Public distaste for companies can run a little behind actuality.
By the time surveys are taken and opinions are expressed, the distasteful companies are already doing something about their poor image.
Still, when 24/7 Wall Street put together its list of America’s top 20 Most Hated Companies, not one airline made the list.
The list was compiled based on a range of factors.
These included bad news, Glassdoor reviews, customer reviews from the American Customer Satisfaction Index and even 24/7 Wall Street’s own research.
And there, at number 19, was United Airlines.
Yes, just above the Weinstein Company.
Naturally, much of the focus was on the infamous incident last year in which Dr. David Dao was dragged bloodied down the aisle of a United plane, even though he’d paid for his ticket and had been happily seated.
But United’s ACSI score is well below industry average, too.
Which suggests that the airline has much to do to regain public trust.
It’s started doing it, by insisting that it won’t bump passengers in the Dao-esque manner and will offer far more generous compensation to encourage paying passengers to give up their seats.
Still, the airline’s Basic Economy offering has been much criticized.
Passengers have chosen not to trade up to regular Economy Class to get away from it and instead booked with other airlines.
It seems, indeed, that the negative opinion of United is still there.
A consolation for the airline is that it still came ahead of Facebook in the Most Hated list.
It’s also more liked — in a relative sense, you understand — than Comcast, Uber, Monsanto and the Trump Organization.
It’s also more liked than the other airline on the top 20 Most Hated list.
That would be Spirit Airlines.
24/7 Wall Street’s verdict on Spirit is painful: “Because flying can often be stressful, many airlines attempt to make the experience as comfortable as possible for their customers. Spirit Airlines follows a different philosophy, aiming to strip air travel down to its basics by ensuring no frills, inexpensive flights.”

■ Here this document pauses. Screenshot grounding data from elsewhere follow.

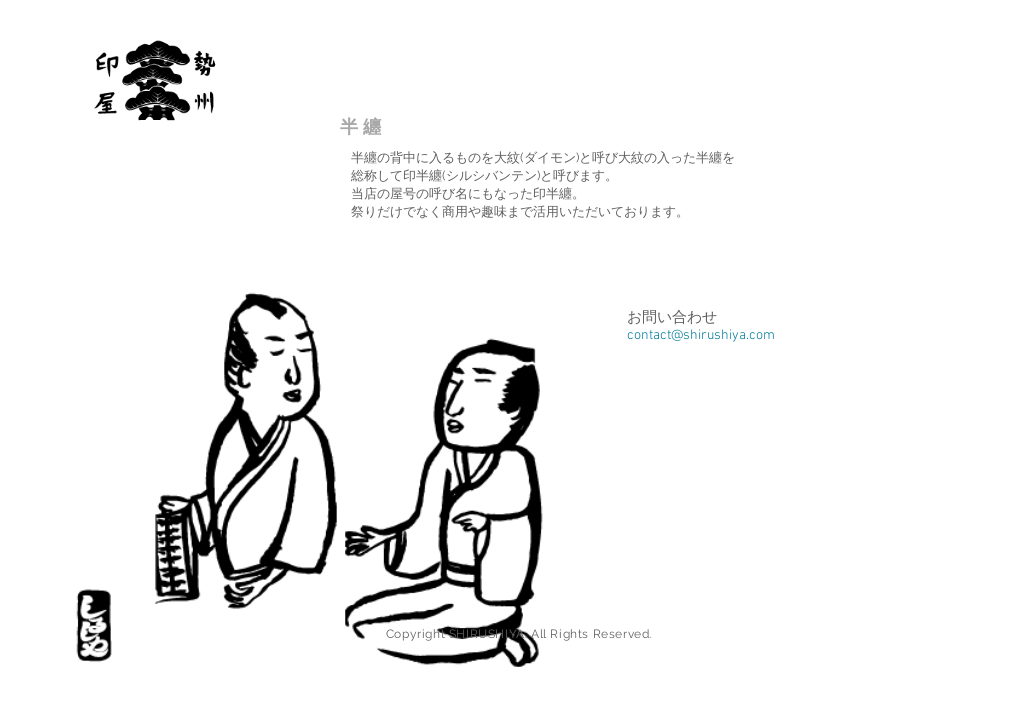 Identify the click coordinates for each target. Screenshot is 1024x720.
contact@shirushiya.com (701, 335) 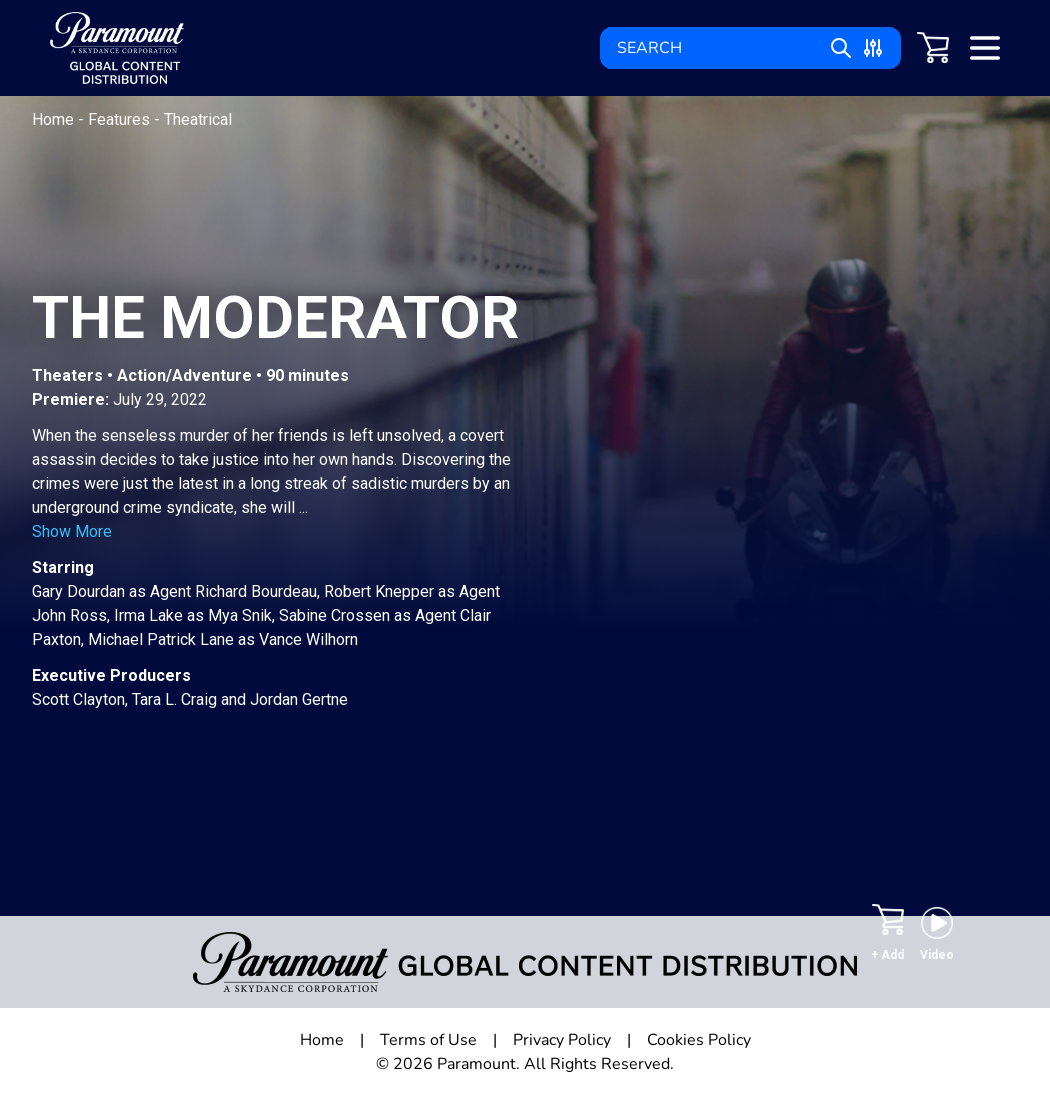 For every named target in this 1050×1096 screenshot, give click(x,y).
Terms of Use (428, 1040)
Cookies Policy (699, 1040)
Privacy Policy (562, 1040)
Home (55, 119)
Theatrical (198, 119)
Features (121, 119)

Spirit’s result is very much influenced by its less-than-thrilling ACSI score, which is a lowly 61.
The industry average is 75. (United scored 70.)

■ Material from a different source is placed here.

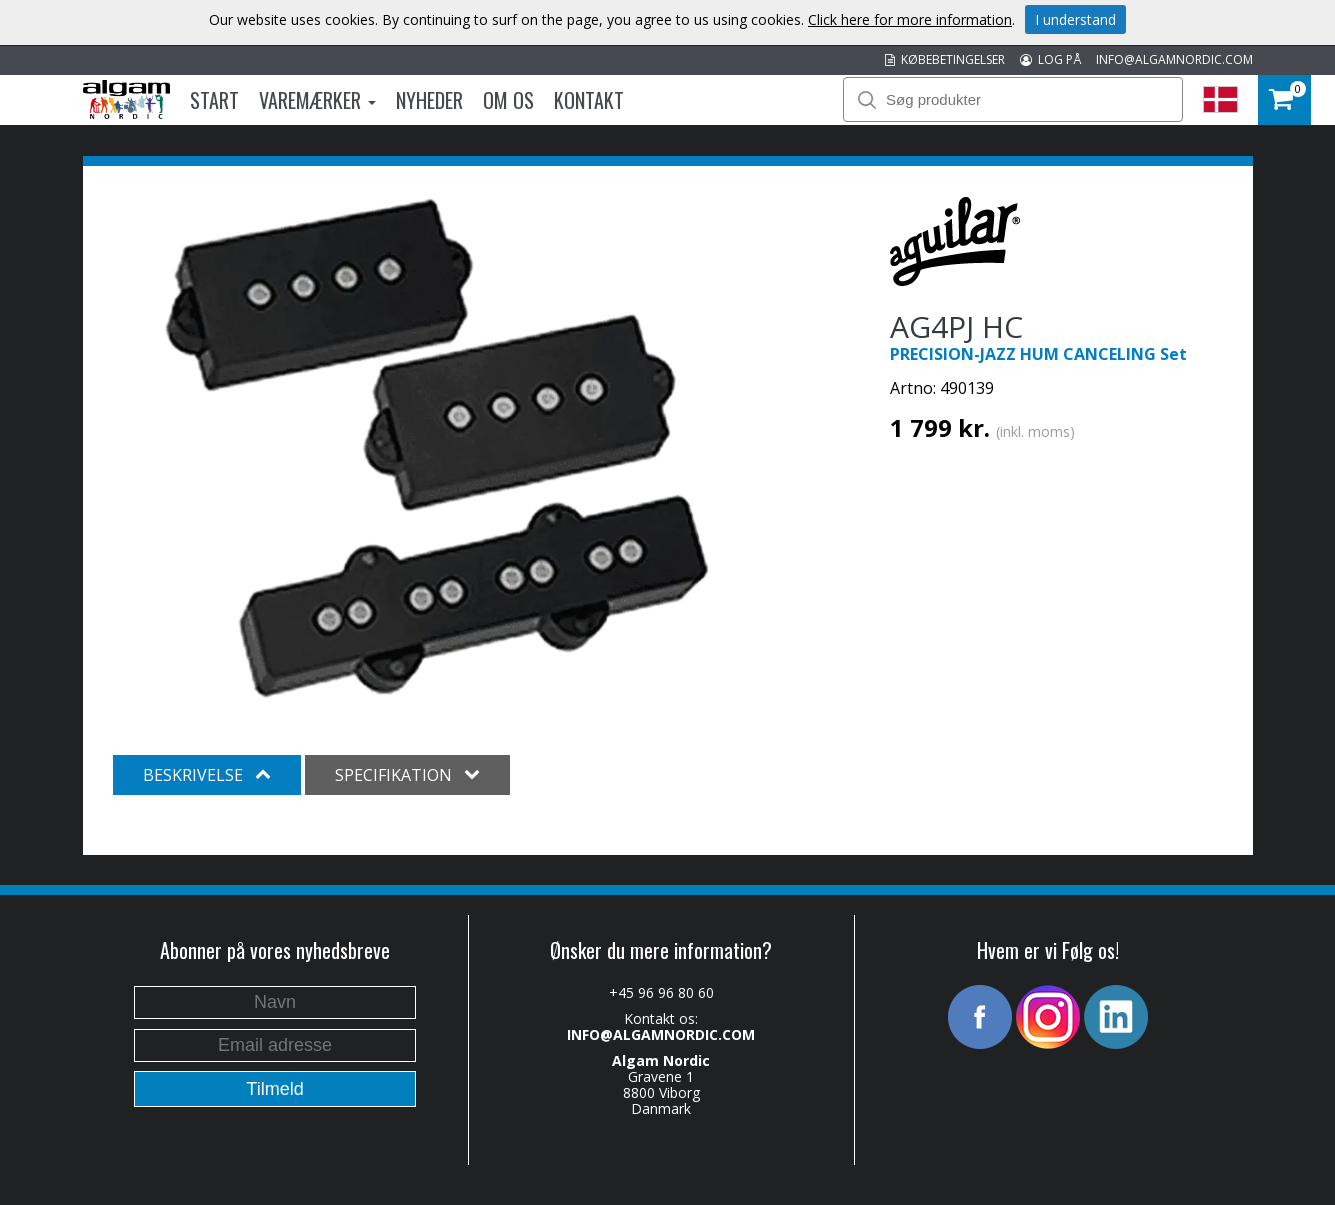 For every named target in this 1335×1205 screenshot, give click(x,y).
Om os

Worse, a Zogby survey found that 44.4 percent of those polled claimed they’d had a negative experience with Spirit.
It also gets 3.84 complaints per 100,000 passengers, while other airlines are at around the 1 per 100,000 mark.
Again, though, Spirit has tried to take off from the bottom.
In October, the airline was the third-best when it comes to on-time performance.
Again, though, what people think they see is something they really don’t like.
Neither Spirit nor United immediately responded to my requests for comment.
Both did manage, however, to be more liked that, say, the University of Phoenix, the Fox Entertainment Group or, oh, the NFL.
And which was voted the most hated American company of all?
Why, Equifax, of course.
United and Spirit must be praying that they don’t suffer a major data breach.
That could really send their rankings into the dungeon of despair.